Get the trained raw model.

Returns:

Type Description
U

The trained model as a RawModel object.

train_config property writable

train_config: V

Get the training configuration.

Returns:

Type Description
V

The training configuration.

pred_config property writable

pred_config: W

Get the prediction configuration.

Returns:

Type Description
W

The prediction configuration.

Functions

train

train(
    train_dataset: T, val_dataset: T | None = None
) -> None

Train the model. The trained model can be accessed through the raw_model property.

Parameters:

Name Type Description Default
train_dataset T

The training dataset.

required
val_dataset T | None

The validation dataset if needed.

None

Returns:

Type Description
None

predict

predict(pred_dataset: T) -> Prediction

Make predictions using the trained model.

Parameters:

Name Type Description Default
pred_dataset T

The test dataset.

required

Returns:

Type Description
Prediction

The predictions as a NumPy array.

evaluate

evaluate(
    y_true: Target,
    y_pred: Prediction,
    eval_func: EvalFunc[X],
) -> X

Evaluate the model's predictions against true values.

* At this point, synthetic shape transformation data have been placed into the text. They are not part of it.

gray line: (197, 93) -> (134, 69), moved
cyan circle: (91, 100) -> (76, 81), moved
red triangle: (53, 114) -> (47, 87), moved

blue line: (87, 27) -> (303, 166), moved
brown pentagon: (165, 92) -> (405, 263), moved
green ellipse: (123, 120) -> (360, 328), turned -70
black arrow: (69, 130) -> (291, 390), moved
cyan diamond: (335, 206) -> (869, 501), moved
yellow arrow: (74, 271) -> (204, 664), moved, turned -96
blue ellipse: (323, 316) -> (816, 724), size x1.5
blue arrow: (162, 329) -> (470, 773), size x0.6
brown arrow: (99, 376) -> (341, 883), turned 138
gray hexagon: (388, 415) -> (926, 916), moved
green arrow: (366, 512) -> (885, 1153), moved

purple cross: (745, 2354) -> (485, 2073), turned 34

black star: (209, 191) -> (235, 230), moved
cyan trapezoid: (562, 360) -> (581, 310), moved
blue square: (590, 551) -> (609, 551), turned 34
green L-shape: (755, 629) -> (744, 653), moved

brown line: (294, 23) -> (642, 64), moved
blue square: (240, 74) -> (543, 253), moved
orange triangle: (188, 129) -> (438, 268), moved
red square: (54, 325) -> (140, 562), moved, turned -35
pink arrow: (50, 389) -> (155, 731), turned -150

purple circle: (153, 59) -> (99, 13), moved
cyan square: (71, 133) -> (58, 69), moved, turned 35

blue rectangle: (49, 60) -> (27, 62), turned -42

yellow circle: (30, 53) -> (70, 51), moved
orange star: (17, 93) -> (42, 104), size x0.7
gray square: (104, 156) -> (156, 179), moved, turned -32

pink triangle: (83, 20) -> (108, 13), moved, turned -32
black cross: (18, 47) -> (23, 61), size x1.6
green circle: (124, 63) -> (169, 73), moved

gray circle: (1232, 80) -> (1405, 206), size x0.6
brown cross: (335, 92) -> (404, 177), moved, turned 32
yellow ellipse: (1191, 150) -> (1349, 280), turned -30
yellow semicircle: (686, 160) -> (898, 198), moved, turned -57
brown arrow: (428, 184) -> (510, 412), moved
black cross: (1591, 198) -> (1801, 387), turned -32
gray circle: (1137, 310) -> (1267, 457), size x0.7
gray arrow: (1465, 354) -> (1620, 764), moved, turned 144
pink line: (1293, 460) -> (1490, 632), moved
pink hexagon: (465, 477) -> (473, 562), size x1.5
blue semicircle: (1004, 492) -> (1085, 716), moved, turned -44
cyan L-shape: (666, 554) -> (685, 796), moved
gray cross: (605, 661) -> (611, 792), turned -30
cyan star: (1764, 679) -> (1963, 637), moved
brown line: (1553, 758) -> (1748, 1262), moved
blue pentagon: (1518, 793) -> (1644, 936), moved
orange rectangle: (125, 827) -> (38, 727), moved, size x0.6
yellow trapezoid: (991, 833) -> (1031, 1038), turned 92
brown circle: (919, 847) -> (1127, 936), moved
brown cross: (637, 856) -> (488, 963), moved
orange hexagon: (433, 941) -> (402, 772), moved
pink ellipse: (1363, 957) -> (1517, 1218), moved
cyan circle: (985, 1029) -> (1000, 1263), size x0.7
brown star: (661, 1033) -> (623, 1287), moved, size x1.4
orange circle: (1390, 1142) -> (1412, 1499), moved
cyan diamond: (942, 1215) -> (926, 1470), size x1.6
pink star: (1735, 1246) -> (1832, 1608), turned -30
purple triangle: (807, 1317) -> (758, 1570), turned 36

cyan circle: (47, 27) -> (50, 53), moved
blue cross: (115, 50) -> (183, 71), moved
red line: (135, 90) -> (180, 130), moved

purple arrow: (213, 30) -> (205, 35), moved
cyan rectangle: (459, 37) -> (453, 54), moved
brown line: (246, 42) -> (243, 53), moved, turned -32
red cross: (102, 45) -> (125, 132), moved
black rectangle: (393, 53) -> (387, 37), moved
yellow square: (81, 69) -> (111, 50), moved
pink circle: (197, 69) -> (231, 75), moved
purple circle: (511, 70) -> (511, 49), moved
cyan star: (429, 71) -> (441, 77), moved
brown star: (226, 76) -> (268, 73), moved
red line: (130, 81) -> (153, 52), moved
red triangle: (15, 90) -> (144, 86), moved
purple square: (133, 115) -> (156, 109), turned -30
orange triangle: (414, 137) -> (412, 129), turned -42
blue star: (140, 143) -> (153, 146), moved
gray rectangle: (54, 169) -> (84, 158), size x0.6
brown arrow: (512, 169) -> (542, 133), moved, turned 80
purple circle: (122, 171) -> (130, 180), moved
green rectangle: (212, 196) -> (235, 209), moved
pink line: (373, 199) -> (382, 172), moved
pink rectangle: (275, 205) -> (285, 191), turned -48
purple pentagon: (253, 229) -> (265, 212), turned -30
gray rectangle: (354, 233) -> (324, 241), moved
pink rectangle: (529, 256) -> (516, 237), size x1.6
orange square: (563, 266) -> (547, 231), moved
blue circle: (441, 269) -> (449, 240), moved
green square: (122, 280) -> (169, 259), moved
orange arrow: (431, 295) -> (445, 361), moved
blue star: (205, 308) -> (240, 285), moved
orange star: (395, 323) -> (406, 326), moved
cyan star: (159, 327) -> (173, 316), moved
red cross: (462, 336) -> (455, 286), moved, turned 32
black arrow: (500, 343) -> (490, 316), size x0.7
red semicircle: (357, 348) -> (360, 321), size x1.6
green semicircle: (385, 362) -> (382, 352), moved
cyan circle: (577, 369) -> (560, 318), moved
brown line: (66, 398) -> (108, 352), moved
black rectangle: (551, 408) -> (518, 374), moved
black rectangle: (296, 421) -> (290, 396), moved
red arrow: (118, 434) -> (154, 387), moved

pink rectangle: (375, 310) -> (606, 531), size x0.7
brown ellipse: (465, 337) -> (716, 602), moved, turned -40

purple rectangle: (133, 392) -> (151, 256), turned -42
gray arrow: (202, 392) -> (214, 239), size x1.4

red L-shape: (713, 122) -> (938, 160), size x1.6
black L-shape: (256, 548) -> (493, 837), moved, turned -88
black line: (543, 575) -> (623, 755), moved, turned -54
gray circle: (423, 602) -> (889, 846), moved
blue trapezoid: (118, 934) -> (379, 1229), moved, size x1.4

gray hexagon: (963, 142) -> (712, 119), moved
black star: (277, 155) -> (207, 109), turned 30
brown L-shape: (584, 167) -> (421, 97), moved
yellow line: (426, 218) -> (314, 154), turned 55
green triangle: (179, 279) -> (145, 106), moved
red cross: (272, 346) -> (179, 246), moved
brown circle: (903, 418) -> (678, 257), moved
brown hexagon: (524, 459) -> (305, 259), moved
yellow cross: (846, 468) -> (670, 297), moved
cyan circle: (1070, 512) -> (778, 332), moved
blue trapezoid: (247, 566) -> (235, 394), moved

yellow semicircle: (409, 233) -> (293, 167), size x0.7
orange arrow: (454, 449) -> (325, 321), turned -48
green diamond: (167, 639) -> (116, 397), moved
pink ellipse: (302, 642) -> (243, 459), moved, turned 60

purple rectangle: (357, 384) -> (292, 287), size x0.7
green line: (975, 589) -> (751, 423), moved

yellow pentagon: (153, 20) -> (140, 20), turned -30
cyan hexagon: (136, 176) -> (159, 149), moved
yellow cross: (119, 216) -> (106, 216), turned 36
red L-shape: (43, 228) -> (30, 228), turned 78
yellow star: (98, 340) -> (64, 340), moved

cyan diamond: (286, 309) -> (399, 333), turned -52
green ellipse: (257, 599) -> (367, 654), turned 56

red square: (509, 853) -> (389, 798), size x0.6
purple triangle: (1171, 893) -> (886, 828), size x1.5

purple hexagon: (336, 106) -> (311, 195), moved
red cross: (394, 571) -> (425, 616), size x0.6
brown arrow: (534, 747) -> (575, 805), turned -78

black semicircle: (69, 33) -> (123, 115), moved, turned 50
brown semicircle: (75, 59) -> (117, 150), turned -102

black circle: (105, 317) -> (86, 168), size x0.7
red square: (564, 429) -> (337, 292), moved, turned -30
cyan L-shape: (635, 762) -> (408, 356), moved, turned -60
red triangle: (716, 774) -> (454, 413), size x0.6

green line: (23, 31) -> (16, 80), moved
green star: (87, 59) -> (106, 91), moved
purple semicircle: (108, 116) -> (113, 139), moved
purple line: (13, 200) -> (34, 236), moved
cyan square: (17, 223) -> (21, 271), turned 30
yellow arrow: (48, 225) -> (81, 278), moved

This method evaluates predictions from a single trained model, typically on a held-out test set or validation set.

Parameters:

Name Type Description Default
y_true Target

The true target values as a NumPy array.

required
y_pred Prediction

The predicted values as a NumPy array. Must have the same shape as y_true.

required
eval_func EvalFunc[X]

The evaluation function that takes (y_true, y_pred) and returns a metric. Common examples include sklearn.metrics functions like r2_score, mae, etc.

required

Returns:

Type Description
X

The evaluation score of type X, as returned by eval_func.

Raises:

Type Description
ValueError

If y_true or y_pred are not NumPy arrays.